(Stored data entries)
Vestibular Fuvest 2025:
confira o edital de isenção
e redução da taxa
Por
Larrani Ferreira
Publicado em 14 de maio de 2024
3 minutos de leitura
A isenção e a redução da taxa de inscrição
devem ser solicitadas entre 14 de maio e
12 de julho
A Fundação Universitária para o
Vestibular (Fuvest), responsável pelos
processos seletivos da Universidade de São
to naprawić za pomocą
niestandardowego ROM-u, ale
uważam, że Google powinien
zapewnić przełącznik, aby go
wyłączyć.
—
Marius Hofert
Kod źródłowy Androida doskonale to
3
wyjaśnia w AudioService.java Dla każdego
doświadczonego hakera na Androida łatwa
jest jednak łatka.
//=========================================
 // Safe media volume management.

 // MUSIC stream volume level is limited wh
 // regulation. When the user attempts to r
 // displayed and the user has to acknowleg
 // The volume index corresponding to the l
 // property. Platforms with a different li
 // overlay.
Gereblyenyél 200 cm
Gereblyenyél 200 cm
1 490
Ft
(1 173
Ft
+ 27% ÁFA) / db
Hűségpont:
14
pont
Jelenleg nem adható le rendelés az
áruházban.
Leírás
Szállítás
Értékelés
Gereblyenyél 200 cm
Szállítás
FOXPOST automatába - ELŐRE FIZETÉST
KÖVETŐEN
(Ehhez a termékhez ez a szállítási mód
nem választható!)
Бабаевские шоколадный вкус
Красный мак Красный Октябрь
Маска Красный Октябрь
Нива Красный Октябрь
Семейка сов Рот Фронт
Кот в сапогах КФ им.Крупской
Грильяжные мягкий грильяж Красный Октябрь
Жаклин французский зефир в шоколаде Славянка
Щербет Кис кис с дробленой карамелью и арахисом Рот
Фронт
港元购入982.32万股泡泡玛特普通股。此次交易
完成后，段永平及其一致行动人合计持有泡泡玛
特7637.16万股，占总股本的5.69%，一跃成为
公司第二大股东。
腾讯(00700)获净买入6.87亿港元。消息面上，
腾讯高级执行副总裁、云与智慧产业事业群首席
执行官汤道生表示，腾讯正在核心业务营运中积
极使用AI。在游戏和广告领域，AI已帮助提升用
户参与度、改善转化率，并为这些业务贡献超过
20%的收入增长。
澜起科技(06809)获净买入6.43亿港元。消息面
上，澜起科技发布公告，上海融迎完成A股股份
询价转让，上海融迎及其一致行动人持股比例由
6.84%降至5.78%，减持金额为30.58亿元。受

▶ _ACTION ITEM_
When a line of the data holds the string "redução", pick it out and copy it.

▶ _WORKED SOLUTION_
e redução da taxa
A isenção e a redução da taxa de inscrição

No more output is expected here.